**Page-level text extractions**
##############################
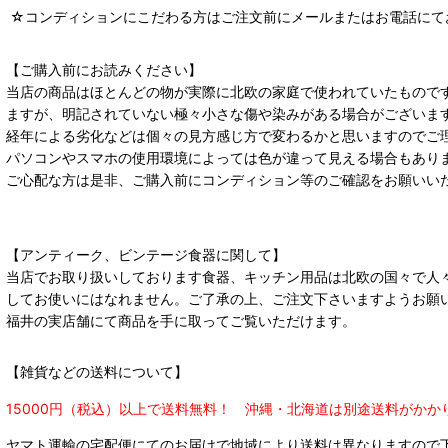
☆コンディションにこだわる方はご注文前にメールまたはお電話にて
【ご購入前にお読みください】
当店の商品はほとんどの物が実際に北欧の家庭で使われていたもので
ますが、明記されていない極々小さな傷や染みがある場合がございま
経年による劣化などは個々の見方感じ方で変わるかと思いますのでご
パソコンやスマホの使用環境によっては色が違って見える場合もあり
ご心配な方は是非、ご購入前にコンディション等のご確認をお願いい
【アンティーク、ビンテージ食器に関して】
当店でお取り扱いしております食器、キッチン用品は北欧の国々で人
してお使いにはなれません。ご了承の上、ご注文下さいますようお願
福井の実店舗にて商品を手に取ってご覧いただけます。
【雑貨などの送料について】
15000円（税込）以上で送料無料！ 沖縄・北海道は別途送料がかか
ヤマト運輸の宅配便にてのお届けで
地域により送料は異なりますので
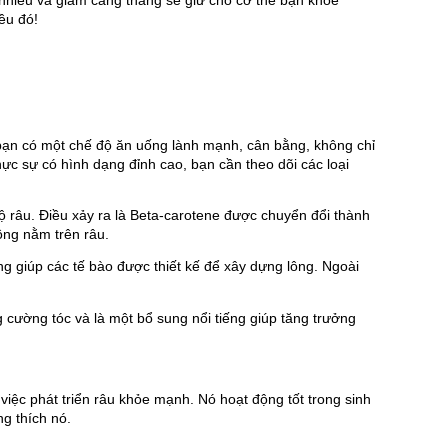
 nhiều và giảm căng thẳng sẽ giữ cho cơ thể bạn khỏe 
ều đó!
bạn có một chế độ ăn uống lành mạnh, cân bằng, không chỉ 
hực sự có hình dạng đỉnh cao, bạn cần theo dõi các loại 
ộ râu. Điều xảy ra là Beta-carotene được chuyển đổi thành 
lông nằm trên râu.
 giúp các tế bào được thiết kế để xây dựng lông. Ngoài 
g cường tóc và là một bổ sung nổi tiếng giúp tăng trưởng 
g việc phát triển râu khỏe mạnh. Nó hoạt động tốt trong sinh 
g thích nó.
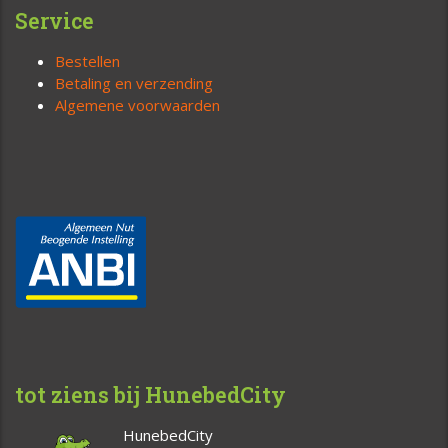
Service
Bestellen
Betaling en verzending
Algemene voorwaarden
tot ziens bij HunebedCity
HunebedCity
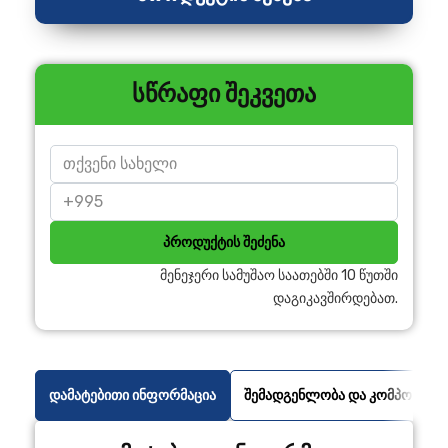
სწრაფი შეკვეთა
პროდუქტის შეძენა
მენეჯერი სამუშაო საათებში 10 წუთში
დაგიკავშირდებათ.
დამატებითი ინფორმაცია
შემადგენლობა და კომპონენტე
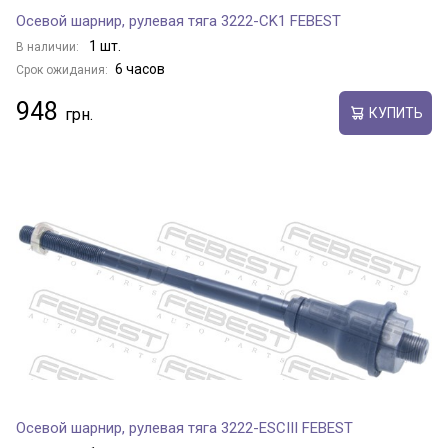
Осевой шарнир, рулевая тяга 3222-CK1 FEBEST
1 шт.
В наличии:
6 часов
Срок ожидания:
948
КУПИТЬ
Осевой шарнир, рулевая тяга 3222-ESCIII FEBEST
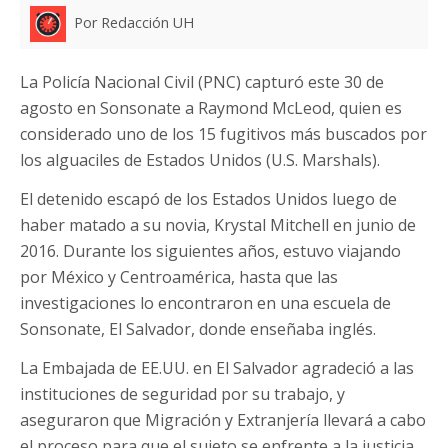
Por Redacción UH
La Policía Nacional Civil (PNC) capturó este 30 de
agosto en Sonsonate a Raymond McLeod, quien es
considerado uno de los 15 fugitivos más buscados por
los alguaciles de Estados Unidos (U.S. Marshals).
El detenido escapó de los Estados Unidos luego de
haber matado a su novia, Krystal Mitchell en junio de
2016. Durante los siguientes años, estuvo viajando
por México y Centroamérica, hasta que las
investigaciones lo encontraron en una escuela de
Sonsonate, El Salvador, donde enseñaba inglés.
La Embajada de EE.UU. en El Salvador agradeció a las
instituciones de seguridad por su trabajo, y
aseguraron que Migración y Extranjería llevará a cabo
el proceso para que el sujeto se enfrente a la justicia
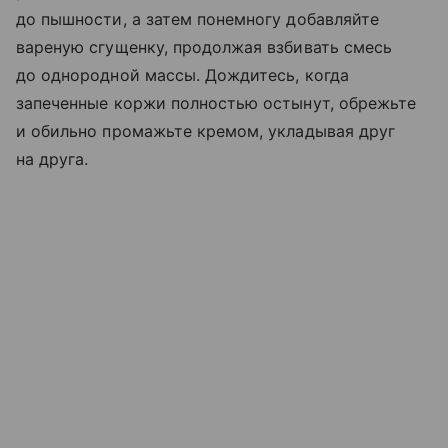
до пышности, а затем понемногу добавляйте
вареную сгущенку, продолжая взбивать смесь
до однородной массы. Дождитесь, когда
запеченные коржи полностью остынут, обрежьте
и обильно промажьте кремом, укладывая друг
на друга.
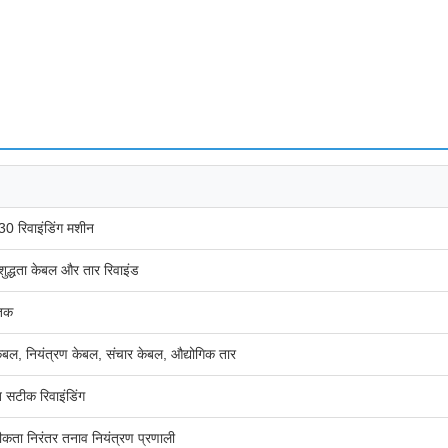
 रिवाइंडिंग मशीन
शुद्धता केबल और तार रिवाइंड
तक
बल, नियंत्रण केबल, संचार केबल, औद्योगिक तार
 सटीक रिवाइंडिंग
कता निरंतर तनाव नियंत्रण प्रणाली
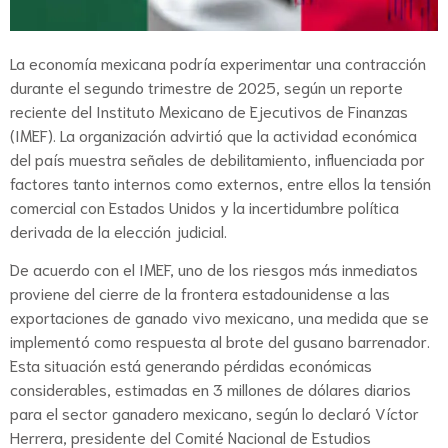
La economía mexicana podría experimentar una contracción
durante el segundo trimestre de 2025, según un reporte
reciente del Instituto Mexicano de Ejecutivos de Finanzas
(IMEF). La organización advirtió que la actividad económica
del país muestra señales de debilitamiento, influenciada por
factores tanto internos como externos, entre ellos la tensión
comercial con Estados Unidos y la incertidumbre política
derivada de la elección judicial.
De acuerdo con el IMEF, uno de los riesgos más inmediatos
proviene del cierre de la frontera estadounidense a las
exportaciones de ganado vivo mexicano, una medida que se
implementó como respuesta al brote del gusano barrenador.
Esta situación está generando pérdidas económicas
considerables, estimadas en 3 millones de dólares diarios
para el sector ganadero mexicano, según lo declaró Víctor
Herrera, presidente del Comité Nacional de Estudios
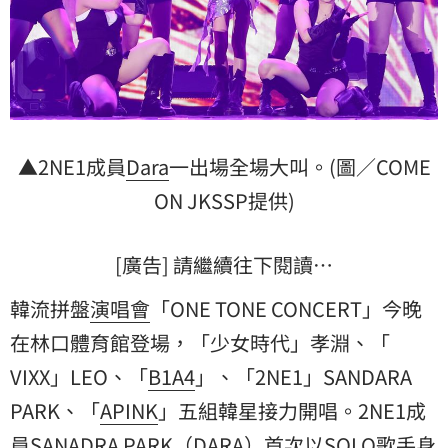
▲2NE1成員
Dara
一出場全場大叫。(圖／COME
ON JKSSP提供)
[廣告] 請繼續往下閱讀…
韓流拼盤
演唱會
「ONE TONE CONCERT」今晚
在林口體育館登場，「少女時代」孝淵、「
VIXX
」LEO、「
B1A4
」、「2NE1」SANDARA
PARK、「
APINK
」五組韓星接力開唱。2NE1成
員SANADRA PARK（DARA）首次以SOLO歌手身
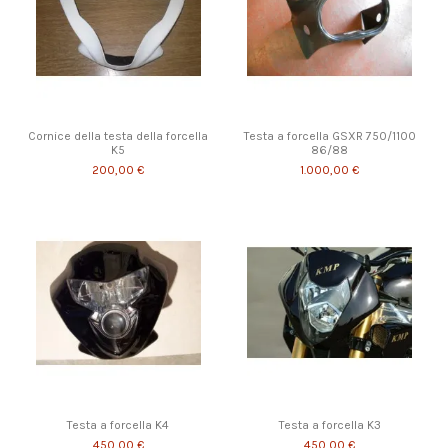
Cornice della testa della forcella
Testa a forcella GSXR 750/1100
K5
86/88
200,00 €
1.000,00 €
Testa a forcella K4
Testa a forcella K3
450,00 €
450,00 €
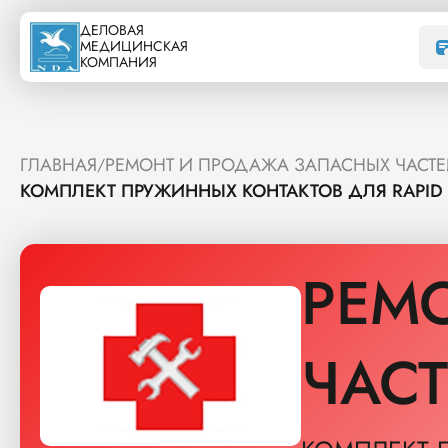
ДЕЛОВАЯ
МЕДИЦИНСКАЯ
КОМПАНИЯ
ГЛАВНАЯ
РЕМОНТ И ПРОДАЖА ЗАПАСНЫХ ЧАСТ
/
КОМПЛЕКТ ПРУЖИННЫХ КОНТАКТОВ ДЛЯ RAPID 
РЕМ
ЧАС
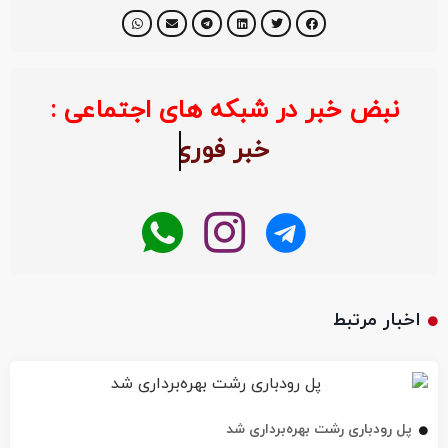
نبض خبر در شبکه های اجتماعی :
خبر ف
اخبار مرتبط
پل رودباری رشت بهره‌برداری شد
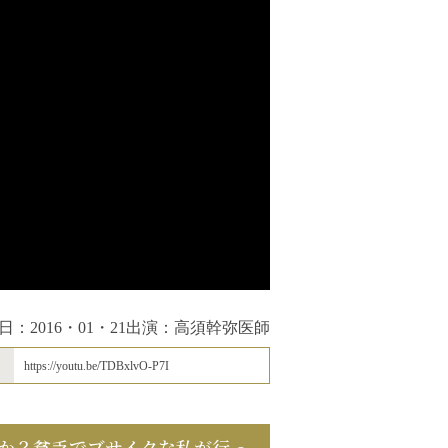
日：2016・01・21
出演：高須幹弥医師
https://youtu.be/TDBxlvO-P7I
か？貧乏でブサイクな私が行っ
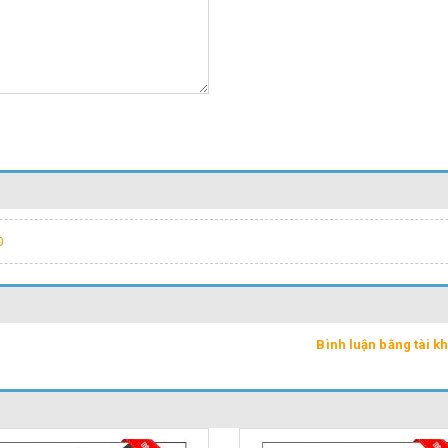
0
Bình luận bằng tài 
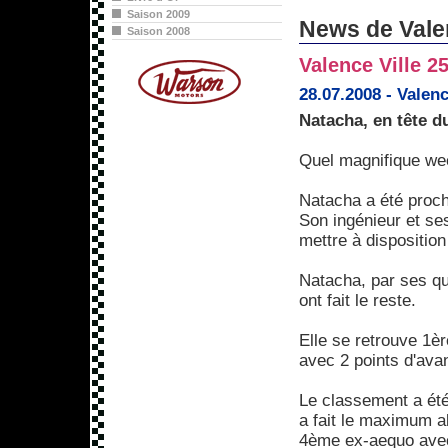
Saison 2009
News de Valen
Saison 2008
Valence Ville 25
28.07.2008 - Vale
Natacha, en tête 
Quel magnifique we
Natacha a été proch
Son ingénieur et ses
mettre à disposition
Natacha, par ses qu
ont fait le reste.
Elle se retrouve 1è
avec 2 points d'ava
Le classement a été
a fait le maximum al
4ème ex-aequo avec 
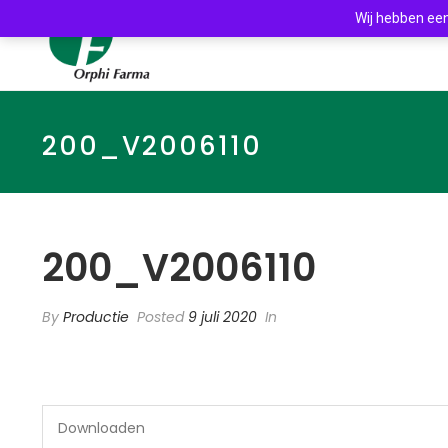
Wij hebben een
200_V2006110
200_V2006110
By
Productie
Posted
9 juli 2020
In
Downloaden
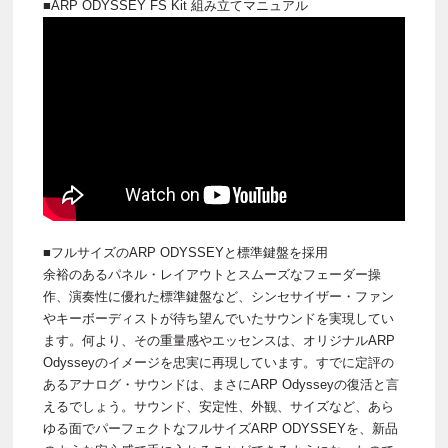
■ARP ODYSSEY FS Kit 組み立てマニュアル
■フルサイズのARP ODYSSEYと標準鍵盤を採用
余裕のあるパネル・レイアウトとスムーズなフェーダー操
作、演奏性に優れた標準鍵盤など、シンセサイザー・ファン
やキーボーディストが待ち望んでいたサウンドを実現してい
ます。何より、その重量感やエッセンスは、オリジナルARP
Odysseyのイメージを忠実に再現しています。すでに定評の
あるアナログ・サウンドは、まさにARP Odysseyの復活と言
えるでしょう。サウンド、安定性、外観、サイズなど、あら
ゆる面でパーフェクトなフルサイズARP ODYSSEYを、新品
##############################
**Goal of the exercise**
Please print the data above in its entirety, exactly, but without any picture.

**Task result**
☆コンディションにこだわる方はご注文前にメールまたはお電話にて
【ご購入前にお読みください】
当店の商品はほとんどの物が実際に北欧の家庭で使われていたもので
ますが、明記されていない極々小さな傷や染みがある場合がございま
経年による劣化などは個々の見方感じ方で変わるかと思いますのでご
パソコンやスマホの使用環境によっては色が違って見える場合もあり
ご心配な方は是非、ご購入前にコンディション等のご確認をお願いい
【アンティーク、ビンテージ食器に関して】
当店でお取り扱いしております食器、キッチン用品は北欧の国々で人
してお使いにはなれません。ご了承の上、ご注文下さいますようお願
福井の実店舗にて商品を手に取ってご覧いただけます。
【雑貨などの送料について】
15000円（税込）以上で送料無料！ 沖縄・北海道は別途送料がかか
ヤマト運輸の宅配便にてのお届けで
地域により送料は異なりますので
 nhiều và giảm căng thẳng sẽ giữ cho cơ thể bạn khỏe 
ều đó!
bạn có một chế độ ăn uống lành mạnh, cân bằng, không chỉ 
hực sự có hình dạng đỉnh cao, bạn cần theo dõi các loại 
ộ râu. Điều xảy ra là Beta-carotene được chuyển đổi thành 
lông nằm trên râu.
 giúp các tế bào được thiết kế để xây dựng lông. Ngoài 
g cường tóc và là một bổ sung nổi tiếng giúp tăng trưởng 
g việc phát triển râu khỏe mạnh. Nó hoạt động tốt trong sinh 
g thích nó.
Service
Bestellen
Betaling en verzending
Algemene voorwaarden
tot ziens bij HunebedCity
HunebedCity
სწრაფი შეკვეთა
პროდუქტის შეძენა
მენეჯერი სამუშაო საათებში 10 წუთში
დაგიკავშირდებათ.
დამატებითი ინფორმაცია
შემადგენლობა და კომპონენტე
Осевой шарнир, рулевая тяга 3222-CK1 FEBEST
1 шт.
В наличии:
6 часов
Срок ожидания:
948
КУПИТЬ
Осевой шарнир, рулевая тяга 3222-ESCIII FEBEST
Por Redacción UH
La Policía Nacional Civil (PNC) capturó este 30 de
agosto en Sonsonate a Raymond McLeod, quien es
considerado uno de los 15 fugitivos más buscados por
los alguaciles de Estados Unidos (U.S. Marshals).
El detenido escapó de los Estados Unidos luego de
haber matado a su novia, Krystal Mitchell en junio de
2016. Durante los siguientes años, estuvo viajando
por México y Centroamérica, hasta que las
investigaciones lo encontraron en una escuela de
Sonsonate, El Salvador, donde enseñaba inglés.
La Embajada de EE.UU. en El Salvador agradeció a las
instituciones de seguridad por su trabajo, y
aseguraron que Migración y Extranjería llevará a cabo
el proceso para que el sujeto se enfrente a la justicia
до пышности, а затем понемногу добавляйте
вареную сгущенку, продолжая взбивать смесь
до однородной массы. Дождитесь, когда
запеченные коржи полностью остынут, обрежьте
и обильно промажьте кремом, укладывая друг
на друга.
 रिवाइंडिंग मशीन
शुद्धता केबल और तार रिवाइंड
तक
बल, नियंत्रण केबल, संचार केबल, औद्योगिक तार
 सटीक रिवाइंडिंग
कता निरंतर तनाव नियंत्रण प्रणाली
La economía mexicana podría experimentar una contracción
durante el segundo trimestre de 2025, según un reporte
reciente del Instituto Mexicano de Ejecutivos de Finanzas
(IMEF). La organización advirtió que la actividad económica
del país muestra señales de debilitamiento, influenciada por
factores tanto internos como externos, entre ellos la tensión
comercial con Estados Unidos y la incertidumbre política
derivada de la elección judicial.
De acuerdo con el IMEF, uno de los riesgos más inmediatos
proviene del cierre de la frontera estadounidense a las
exportaciones de ganado vivo mexicano, una medida que se
implementó como respuesta al brote del gusano barrenador.
Esta situación está generando pérdidas económicas
considerables, estimadas en 3 millones de dólares diarios
para el sector ganadero mexicano, según lo declaró Víctor
Herrera, presidente del Comité Nacional de Estudios
▲2NE1成員
Dara
一出場全場大叫。(圖／COME
ON JKSSP提供)
[廣告] 請繼續往下閱讀…
韓流拼盤
演唱會
「ONE TONE CONCERT」今晚
在林口體育館登場，「少女時代」孝淵、「
VIXX
」LEO、「
B1A4
」、「2NE1」SANDARA
PARK、「
APINK
」五組韓星接力開唱。2NE1成
員SANADRA PARK（DARA）首次以SOLO歌手身
Cornice della testa della forcella
Testa a forcella GSXR 750/1100
K5
86/88
200,00 €
1.000,00 €
Testa a forcella K4
Testa a forcella K3
450,00 €
450,00 €
ДЕЛОВАЯ
МЕДИЦИНСКАЯ
КОМПАНИЯ
ГЛАВНАЯ
РЕМОНТ И ПРОДАЖА ЗАПАСНЫХ ЧАСТ
/
КОМПЛЕКТ ПРУЖИННЫХ КОНТАКТОВ ДЛЯ RAPID 
РЕМ
ЧАС
نبض خبر در شبکه های اجتماعی :
خبر ف
اخبار مرتبط
پل رودباری رشت بهره‌برداری شد
日：2016・01・21
出演：高須幹弥医師
https://youtu.be/TDBxlvO-P7I
か？貧乏でブサイクな私が行っ
0
Bình luận bằng tài 
Saison 2009
News de Valen
Saison 2008
Valence Ville 25
28.07.2008 - Vale
Natacha, en tête 
Quel magnifique we
Natacha a été proch
Son ingénieur et ses
mettre à disposition
Natacha, par ses qu
ont fait le reste.
Elle se retrouve 1è
avec 2 points d'ava
Le classement a été
a fait le maximum al
4ème ex-aequo avec 
Wij hebben een
200_V2006110
200_V2006110
By
Productie
Posted
9 juli 2020
In
Downloaden
■ARP ODYSSEY FS Kit 組み立てマニュアル
■フルサイズのARP ODYSSEYと標準鍵盤を採用
余裕のあるパネル・レイアウトとスムーズなフェーダー操
作、演奏性に優れた標準鍵盤など、シンセサイザー・ファン
やキーボーディストが待ち望んでいたサウンドを実現してい
ます。何より、その重量感やエッセンスは、オリジナルARP
Odysseyのイメージを忠実に再現しています。すでに定評の
あるアナログ・サウンドは、まさにARP Odysseyの復活と言
えるでしょう。サウンド、安定性、外観、サイズなど、あら
ゆる面でパーフェクトなフルサイズARP ODYSSEYを、新品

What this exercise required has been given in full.